▶ [Try it]: Keep only the lines of the material below that contain the word "Options". Copy those lines.

-=-=-=-=-

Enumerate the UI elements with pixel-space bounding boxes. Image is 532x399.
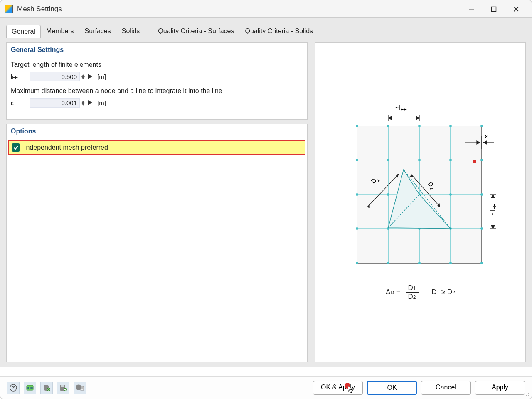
tab-general[interactable]: General xyxy=(6,25,41,38)
maxdist-picker[interactable] xyxy=(88,99,92,107)
svg-point-23 xyxy=(387,159,389,161)
svg-point-85 xyxy=(526,395,527,396)
svg-rect-1 xyxy=(492,7,496,11)
svg-point-20 xyxy=(449,125,452,127)
target-length-label: Target length of finite elements xyxy=(11,61,303,69)
svg-point-82 xyxy=(530,392,530,392)
save-db-icon[interactable] xyxy=(57,382,69,394)
independent-mesh-checkbox[interactable] xyxy=(12,143,20,152)
top-dim-label: ~lFE xyxy=(395,104,407,113)
bottom-bar: ? 0,00 OK & Apply OK Cancel Apply xyxy=(0,376,532,399)
svg-point-37 xyxy=(356,262,358,264)
svg-marker-51 xyxy=(416,116,419,120)
preview-panel: D1 D2 ~lFE xyxy=(315,42,526,362)
tab-quality-solids[interactable]: Quality Criteria - Solids xyxy=(240,25,319,38)
formula: ΔD = D1 D2 D1 ≥ D2 xyxy=(315,284,525,301)
mesh-diagram: D1 D2 ~lFE xyxy=(349,101,498,269)
svg-point-40 xyxy=(449,262,452,264)
svg-point-69 xyxy=(47,388,50,391)
maxdist-row: ε 0.001 [m] xyxy=(11,98,303,108)
target-length-picker[interactable] xyxy=(88,73,92,81)
formula-eq: = xyxy=(396,288,400,296)
svg-point-26 xyxy=(480,159,483,161)
target-length-spinner[interactable] xyxy=(81,74,85,79)
svg-marker-5 xyxy=(81,77,85,79)
svg-marker-60 xyxy=(483,141,487,144)
general-settings-heading: General Settings xyxy=(7,43,307,57)
svg-point-75 xyxy=(76,388,81,390)
svg-point-83 xyxy=(528,393,529,394)
svg-point-28 xyxy=(387,193,389,196)
svg-point-27 xyxy=(356,193,358,196)
maxdist-unit: [m] xyxy=(97,99,106,106)
svg-point-36 xyxy=(480,227,483,230)
svg-point-38 xyxy=(387,262,389,264)
maxdist-spinner[interactable] xyxy=(81,101,85,106)
svg-point-84 xyxy=(530,393,530,394)
svg-marker-56 xyxy=(491,225,495,229)
maxdist-label: Maximum distance between a node and a li… xyxy=(11,87,303,95)
work-area: General Settings Target length of finite… xyxy=(0,38,532,367)
svg-text:0,00: 0,00 xyxy=(27,387,33,390)
tab-solids[interactable]: Solids xyxy=(116,25,145,38)
svg-point-22 xyxy=(356,159,358,161)
formula-fraction: D1 D2 xyxy=(406,284,419,301)
target-length-row: lFE 0.500 [m] xyxy=(11,72,303,81)
window-title: Mesh Settings xyxy=(17,5,62,13)
resize-grip-icon[interactable] xyxy=(525,390,531,398)
target-length-input[interactable]: 0.500 xyxy=(30,72,80,81)
svg-point-24 xyxy=(418,159,421,161)
svg-point-19 xyxy=(418,125,421,127)
tab-surfaces[interactable]: Surfaces xyxy=(79,25,116,38)
svg-point-21 xyxy=(480,125,483,127)
action-buttons: OK & Apply OK Cancel Apply xyxy=(313,381,525,395)
maxdist-input[interactable]: 0.001 xyxy=(30,98,80,108)
toolbar: ? 0,00 xyxy=(7,382,86,394)
units-icon[interactable]: 0,00 xyxy=(24,382,36,394)
apply-button[interactable]: Apply xyxy=(475,381,525,395)
svg-point-86 xyxy=(528,395,529,396)
app-icon xyxy=(5,5,13,13)
svg-point-18 xyxy=(387,125,389,127)
independent-mesh-label: Independent mesh preferred xyxy=(24,144,108,151)
svg-point-30 xyxy=(449,193,452,196)
independent-mesh-option[interactable]: Independent mesh preferred xyxy=(8,140,305,155)
target-length-symbol: lFE xyxy=(11,73,27,80)
close-button[interactable] xyxy=(511,4,521,14)
window-controls xyxy=(466,4,527,14)
formula-delta: ΔD xyxy=(386,288,394,296)
svg-marker-8 xyxy=(81,103,85,106)
svg-point-25 xyxy=(449,159,452,161)
help-icon[interactable]: ? xyxy=(7,382,20,394)
svg-marker-50 xyxy=(388,116,392,120)
target-length-unit: [m] xyxy=(97,73,106,80)
cancel-button[interactable]: Cancel xyxy=(421,381,471,395)
svg-point-32 xyxy=(356,227,358,230)
options-heading: Options xyxy=(7,124,307,138)
minimize-button[interactable] xyxy=(466,4,476,14)
options-panel: Options Independent mesh preferred xyxy=(6,124,308,362)
titlebar: Mesh Settings xyxy=(0,0,532,18)
maximize-button[interactable] xyxy=(489,4,499,14)
cursor-icon xyxy=(348,385,355,395)
svg-point-41 xyxy=(480,262,483,264)
general-settings-panel: General Settings Target length of finite… xyxy=(6,42,308,120)
svg-marker-9 xyxy=(88,100,92,105)
right-dim-label: ~lFE xyxy=(489,204,498,215)
ok-button[interactable]: OK xyxy=(367,381,417,395)
refresh-db-icon[interactable] xyxy=(40,382,53,394)
ok-apply-button[interactable]: OK & Apply xyxy=(313,381,363,395)
svg-marker-55 xyxy=(491,195,495,198)
svg-point-31 xyxy=(480,193,483,196)
tab-quality-surfaces[interactable]: Quality Criteria - Surfaces xyxy=(153,25,239,38)
svg-point-17 xyxy=(356,125,358,127)
svg-rect-71 xyxy=(61,385,64,387)
svg-point-87 xyxy=(530,395,530,396)
db-list-icon[interactable] xyxy=(74,382,86,394)
maxdist-symbol: ε xyxy=(11,99,27,106)
svg-text:?: ? xyxy=(12,385,15,391)
left-column: General Settings Target length of finite… xyxy=(6,42,308,362)
tab-members[interactable]: Members xyxy=(41,25,79,38)
svg-point-39 xyxy=(418,262,421,264)
external-node-icon xyxy=(473,160,476,163)
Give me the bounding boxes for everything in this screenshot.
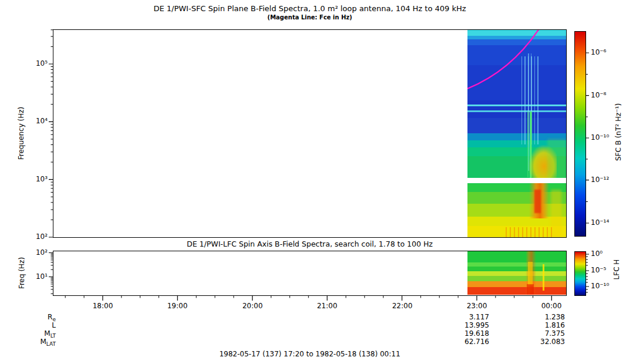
axis-tick-marks (49, 53, 589, 301)
axis-tick-marks-layer (0, 0, 636, 364)
figure-canvas: DE 1/PWI-SFC Spin Plane B-Field Spectra,… (0, 0, 636, 364)
axis-tick-marks (51, 30, 588, 298)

-=-=-=-=-

▶ [Your solution]:
options-heading: Options xyxy=(7,124,307,138)
options-panel: Options Independent mesh preferred xyxy=(6,124,308,362)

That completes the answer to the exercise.